Task prompt: Given the records below, pull every line with the word "module" into the answer.

START Records for processing

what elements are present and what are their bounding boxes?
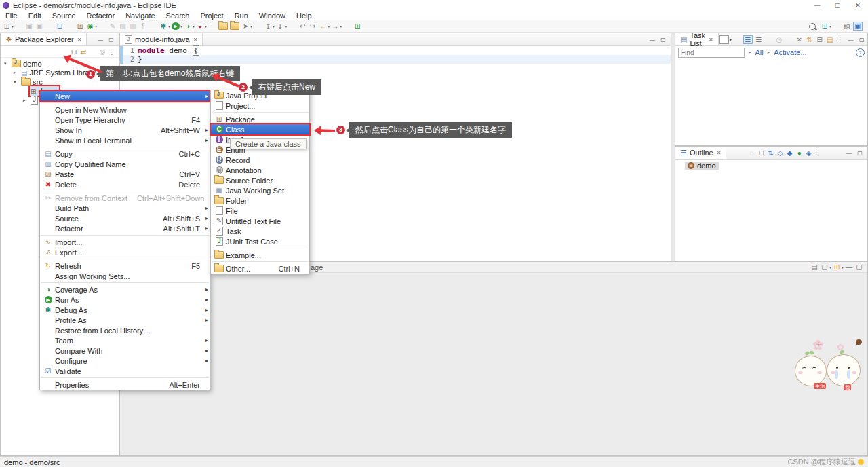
expander-icon[interactable]: ▾ <box>14 79 20 85</box>
submenu-item[interactable]: C Class <box>211 124 309 134</box>
context-menu-item[interactable]: Refactor Alt+Shift+T ▸ <box>40 223 210 234</box>
delete-task-icon[interactable]: ✕ <box>795 34 805 45</box>
hide-static-icon[interactable]: ◆ <box>785 147 795 158</box>
launch-icon[interactable]: ➤▾ <box>241 21 253 32</box>
context-menu-item[interactable]: ✱ Debug As ▸ <box>40 305 210 315</box>
expander-icon[interactable]: ▸ <box>14 70 20 75</box>
context-menu-item[interactable]: Properties Alt+Enter <box>40 379 210 390</box>
filter-completed-icon[interactable]: ◎ <box>774 34 785 45</box>
perspective-icon[interactable]: ▧ <box>842 21 852 32</box>
show-whitespace-icon[interactable]: ¶ <box>138 21 149 32</box>
save-icon[interactable]: ▣ <box>24 21 35 32</box>
open-task-icon[interactable] <box>229 21 241 32</box>
view-menu-icon[interactable]: ⋮ <box>814 147 823 158</box>
save-all-icon[interactable]: ▣ <box>35 21 45 32</box>
view-menu-icon[interactable]: ⋮ <box>835 34 846 45</box>
menubar-item[interactable]: Refactor <box>81 12 121 20</box>
link-with-editor-icon[interactable]: ⇄ <box>79 46 88 57</box>
search-icon[interactable] <box>809 23 816 30</box>
profile-icon[interactable]: ◒▾ <box>195 21 208 32</box>
collapse-all-icon[interactable]: ⊟ <box>757 147 766 158</box>
external-tools-icon[interactable]: ✎ <box>108 21 118 32</box>
context-menu-item[interactable]: ▥ Copy Qualified Name <box>40 159 210 169</box>
run-icon[interactable]: ▸▾ <box>171 21 183 32</box>
minimize-panel-icon[interactable]: — <box>846 37 856 43</box>
context-menu-item[interactable]: Team ▸ <box>40 335 210 345</box>
minimize-editor-icon[interactable]: — <box>647 37 658 43</box>
hide-locals-icon[interactable]: ◈ <box>804 147 814 158</box>
categorized-icon[interactable]: ☰ <box>743 34 754 45</box>
activate-link[interactable]: Activate... <box>774 48 806 56</box>
forward-icon[interactable]: →▾ <box>330 21 342 32</box>
show-annotations-icon[interactable]: ▥ <box>128 21 138 32</box>
menubar-item[interactable]: Window <box>254 12 291 20</box>
open-view-icon[interactable]: ⊞▾ <box>832 262 844 273</box>
coverage-icon[interactable]: ◑▾ <box>183 21 195 32</box>
code-area[interactable]: 1 module demo { 2 } <box>120 46 671 64</box>
help-icon[interactable]: ? <box>856 48 865 57</box>
new-task-icon[interactable]: ▾ <box>719 34 732 45</box>
menubar-item[interactable]: Help <box>291 12 317 20</box>
context-menu-item[interactable]: ▤ Copy Ctrl+C <box>40 149 210 159</box>
pin-editor-icon[interactable]: ⊞ <box>353 21 363 32</box>
last-edit-location-icon[interactable]: ↩ <box>298 21 308 32</box>
next-annotation-icon[interactable]: ↥▾ <box>263 21 275 32</box>
submenu-item[interactable]: Other... Ctrl+N <box>211 263 309 274</box>
menubar-item[interactable]: Run <box>229 12 254 20</box>
menubar-item[interactable]: Project <box>195 12 229 20</box>
previous-annotation-icon[interactable]: ↧▾ <box>275 21 288 32</box>
context-menu-item[interactable]: Source Alt+Shift+S ▸ <box>40 213 210 223</box>
menubar-item[interactable]: Source <box>47 12 81 20</box>
tab-module-info[interactable]: J module-info.java ✕ <box>120 33 203 45</box>
open-console-icon[interactable]: ▤ <box>810 262 820 273</box>
menubar-item[interactable]: File <box>0 12 23 20</box>
close-window-icon[interactable]: ✕ <box>848 0 868 11</box>
open-console-icon[interactable]: ⊡ <box>55 21 65 32</box>
close-tab-icon[interactable]: ✕ <box>193 37 198 43</box>
context-menu-item[interactable]: ✂ Remove from Context Ctrl+Alt+Shift+Dow… <box>40 193 210 203</box>
submenu-item[interactable]: ⊞ Package <box>211 114 309 124</box>
submenu-item[interactable]: Folder <box>211 195 309 206</box>
minimize-panel-icon[interactable]: — <box>95 37 106 43</box>
submenu-item[interactable]: @ Annotation <box>211 165 309 175</box>
new-wizard-icon[interactable]: ⊞▾ <box>2 21 14 32</box>
maximize-panel-icon[interactable]: ▢ <box>854 150 865 156</box>
view-menu-icon[interactable]: ⋮ <box>107 46 117 57</box>
context-menu-item[interactable]: Restore from Local History... <box>40 325 210 335</box>
context-menu-item[interactable]: Show In Alt+Shift+W ▸ <box>40 125 210 135</box>
minimize-window-icon[interactable]: — <box>807 0 827 11</box>
submenu-item[interactable]: ✎ Untitled Text File <box>211 216 309 226</box>
menubar-item[interactable]: Search <box>161 12 195 20</box>
all-link[interactable]: All <box>755 48 764 56</box>
focus-icon[interactable]: ◌ <box>747 147 757 158</box>
context-menu-item[interactable]: ✖ Delete Delete <box>40 179 210 189</box>
submenu-item[interactable]: ✓ Task <box>211 226 309 236</box>
context-menu-item[interactable]: ◑ Coverage As ▸ <box>40 284 210 295</box>
close-tab-icon[interactable]: ✕ <box>709 37 713 43</box>
synchronize-icon[interactable]: ⇅ <box>805 34 815 45</box>
context-menu-item[interactable]: Compare With ▸ <box>40 345 210 356</box>
task-repositories-icon[interactable]: ▤ <box>825 34 835 45</box>
expander-icon[interactable]: ▾ <box>4 61 11 67</box>
new-class-icon[interactable]: ◉▾ <box>85 21 98 32</box>
submenu-item[interactable]: File <box>211 206 309 216</box>
forward-history-icon[interactable]: ↪ <box>308 21 318 32</box>
hide-fields-icon[interactable]: ◇ <box>776 147 785 158</box>
maximize-panel-icon[interactable]: ▢ <box>856 37 867 43</box>
submenu-item[interactable]: Project... <box>211 100 309 111</box>
expander-icon[interactable]: ▸ <box>23 98 30 103</box>
context-menu-item[interactable]: Open in New Window <box>40 105 210 115</box>
collapse-all-icon[interactable]: ⊟ <box>815 34 825 45</box>
context-menu-item[interactable]: Assign Working Sets... <box>40 271 210 281</box>
context-menu-item[interactable]: ▸ Run As ▸ <box>40 295 210 305</box>
outline-item-demo[interactable]: M demo <box>685 162 719 170</box>
open-type-icon[interactable] <box>218 21 229 32</box>
minimize-icon[interactable]: — <box>844 262 854 273</box>
menubar-item[interactable]: Navigate <box>120 12 160 20</box>
menubar-item[interactable]: Edit <box>23 12 47 20</box>
mark-occurrences-icon[interactable]: ▨ <box>118 21 128 32</box>
submenu-item[interactable]: Example... <box>211 250 309 260</box>
close-tab-icon[interactable]: ✕ <box>77 37 82 43</box>
find-input[interactable] <box>678 48 745 58</box>
context-menu-item[interactable]: ☑ Validate <box>40 366 210 376</box>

END Records for processing

Written answer:
code-area[interactable]: 1 module demo { 2 } <box>120 46 671 64</box>
tab-module-info[interactable]: J module-info.java ✕ <box>120 33 203 45</box>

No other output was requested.